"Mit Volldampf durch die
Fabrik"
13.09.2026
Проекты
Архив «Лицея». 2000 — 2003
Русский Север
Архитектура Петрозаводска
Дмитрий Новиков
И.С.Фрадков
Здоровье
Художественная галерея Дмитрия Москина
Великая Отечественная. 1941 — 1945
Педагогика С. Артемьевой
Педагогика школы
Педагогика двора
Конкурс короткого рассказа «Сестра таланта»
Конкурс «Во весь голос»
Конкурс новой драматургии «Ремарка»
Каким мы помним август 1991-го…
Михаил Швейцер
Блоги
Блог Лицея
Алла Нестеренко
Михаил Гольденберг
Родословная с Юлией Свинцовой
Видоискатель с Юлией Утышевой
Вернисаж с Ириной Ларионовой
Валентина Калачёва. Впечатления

...

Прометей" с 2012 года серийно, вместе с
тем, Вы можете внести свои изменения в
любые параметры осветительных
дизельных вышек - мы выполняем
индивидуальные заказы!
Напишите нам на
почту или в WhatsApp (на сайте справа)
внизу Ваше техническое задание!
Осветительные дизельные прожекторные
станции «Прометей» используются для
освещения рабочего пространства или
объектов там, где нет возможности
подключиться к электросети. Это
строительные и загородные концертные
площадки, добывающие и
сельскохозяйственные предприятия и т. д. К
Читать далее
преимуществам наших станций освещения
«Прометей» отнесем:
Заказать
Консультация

* * *

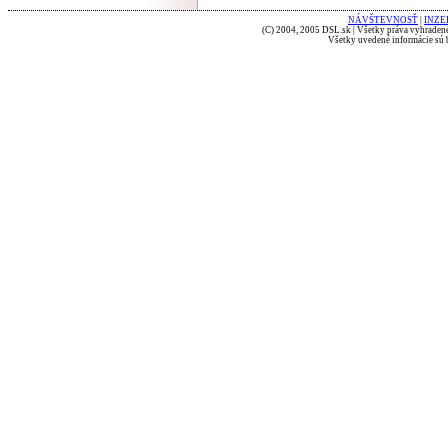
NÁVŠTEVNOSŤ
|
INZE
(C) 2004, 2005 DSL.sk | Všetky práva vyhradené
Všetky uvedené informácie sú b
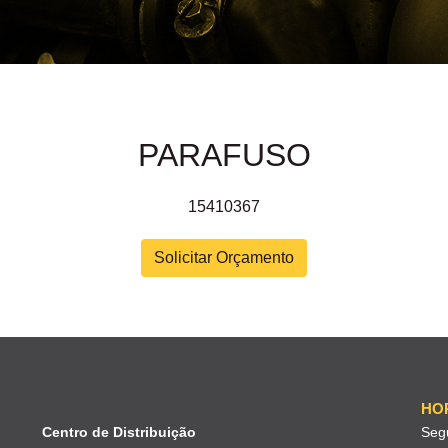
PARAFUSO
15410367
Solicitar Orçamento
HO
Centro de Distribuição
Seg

▸ Try it
The word "освещения" appears in some lines above. Return every one of those lines.

▸ Response to the task
освещения рабочего пространства или
преимуществам наших станций освещения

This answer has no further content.